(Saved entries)
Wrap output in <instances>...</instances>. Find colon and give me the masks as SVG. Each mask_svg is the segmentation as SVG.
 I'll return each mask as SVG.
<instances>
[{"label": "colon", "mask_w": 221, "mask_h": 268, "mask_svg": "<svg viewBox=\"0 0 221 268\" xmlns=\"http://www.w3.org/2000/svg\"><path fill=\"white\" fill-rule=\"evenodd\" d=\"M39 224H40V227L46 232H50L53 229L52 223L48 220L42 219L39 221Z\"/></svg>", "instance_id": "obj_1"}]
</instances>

## What you are asked to do:
Repeat the data in its entirety, word for word.

## Answer section:
Wrap output in <instances>...</instances>. Find colon and give me the masks as SVG. Each mask_svg is the segmentation as SVG.
 I'll return each mask as SVG.
<instances>
[{"label": "colon", "mask_w": 221, "mask_h": 268, "mask_svg": "<svg viewBox=\"0 0 221 268\" xmlns=\"http://www.w3.org/2000/svg\"><path fill=\"white\" fill-rule=\"evenodd\" d=\"M39 224H40V227L46 232H50L53 229L52 223L48 220L42 219L39 221Z\"/></svg>", "instance_id": "obj_1"}]
</instances>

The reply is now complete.